The proverbial bottom line is that a global search for talent, after Fannie and Freddie’s second descent into accounting control fraud bankrupted both firms, Fannie and Freddie (with its regulators’ blessing, chose Witherell. (Heidrick & Struggles, which describes itself as the leading executive search firm, issued a press release praising itself for finding Witherell.) When Obama knew he had to clean up the Stygian Stables that were Fannie and Freddie — knew that their senior managers and their regulators had failed catastrophically — he left in charge the failed regulatory leadership team. The regulator team allowed Freddie to select as its COO one of the leaders in the creation of the liar’s loans that were the greatest single contributor to Freddie’s failure and the financial crisis. This was bizarre politics — the senior regulator Obama left in power until his voluntary resignation was a Republican chosen because he was George Bush’s close friend since their days together in prep school. It was even more insane regulatory policy.

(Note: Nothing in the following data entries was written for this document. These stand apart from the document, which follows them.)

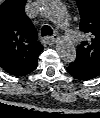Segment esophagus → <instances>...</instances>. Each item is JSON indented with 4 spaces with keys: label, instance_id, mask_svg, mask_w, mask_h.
I'll use <instances>...</instances> for the list:
<instances>
[{
    "label": "esophagus",
    "instance_id": "1",
    "mask_svg": "<svg viewBox=\"0 0 100 118\" xmlns=\"http://www.w3.org/2000/svg\"><path fill=\"white\" fill-rule=\"evenodd\" d=\"M58 39H59V36L57 34H53L51 37L44 38V42L46 44L52 45V44H55Z\"/></svg>",
    "mask_w": 100,
    "mask_h": 118
}]
</instances>
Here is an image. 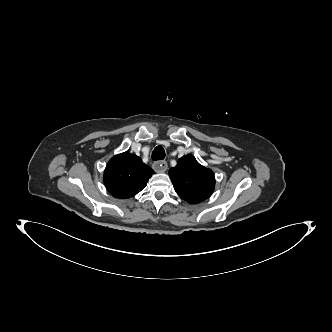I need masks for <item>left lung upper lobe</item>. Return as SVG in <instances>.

Freddie (and Fannie) should be suing Aurora/Lehman for their frauds. Freddie and Fannie should be making thousands of criminal referrals against Aurora’s fraudulent loans. Witherell would be a key witness in the cases. Freddie placed him in impossible positions due to his conflicts of interest.

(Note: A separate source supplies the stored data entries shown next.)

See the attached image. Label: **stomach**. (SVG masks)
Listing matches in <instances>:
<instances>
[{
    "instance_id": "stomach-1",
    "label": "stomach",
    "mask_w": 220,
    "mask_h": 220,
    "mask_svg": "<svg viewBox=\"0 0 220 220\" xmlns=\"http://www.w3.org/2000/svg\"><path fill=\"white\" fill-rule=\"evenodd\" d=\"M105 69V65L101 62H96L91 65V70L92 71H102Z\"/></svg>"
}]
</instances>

Aurora was notorious — why would anyone, much less Freddie, hire a top official from one of the firms most responsible for the frauds that destroyed Freddie and cost the taxpayers billions of dollars in losses? Is there anything that a business leader can do that disqualifies him from receiving millions of dollars annually — paid for by the taxpayers? It’s bad enough that our elites now loot with impunity. Do we really have to make them even richer?
Fannie and Freddie have no need to pay these high salaries to senior managers. It was the perverse executive compensation that drove the accounting control frauds at Fannie and Freddie — as the SEC explicitly charged. Executive compensation created the perverse managerial incentives that destroyed Fannie and Freddie. This was an unanticipated consequence of their privatization. Because Fannie and Freddie were privatized, their officers designed their compensation system in the same perverse manner as most firms (Bebchuk & Fried 2004). The mangers stood to gain enormous compensation if they inflated short-term accounting income, and as Akerlof & Romer famously observed, accounting fraud is a “sure thing.” Mr. Raines explained in response to a media question what was causing the repeated scandals at elite financial institutions:
We’ve had a terrible scandal on Wall Street. What is your view?Investment banking is a business that’s so denominated in dollars that the temptations are great, so you have to have very strong rules. My experience is where there is a one-to-one relation between if I do X, money will hit my pocket, you tend to see people doing X a lot. You’ve got to be very careful about that. Don’t just say: “If you hit this revenue number, your bonus is going to be this.” It sets up an incentive that’s overwhelming. You wave enough money in front of people, and good people will do bad things.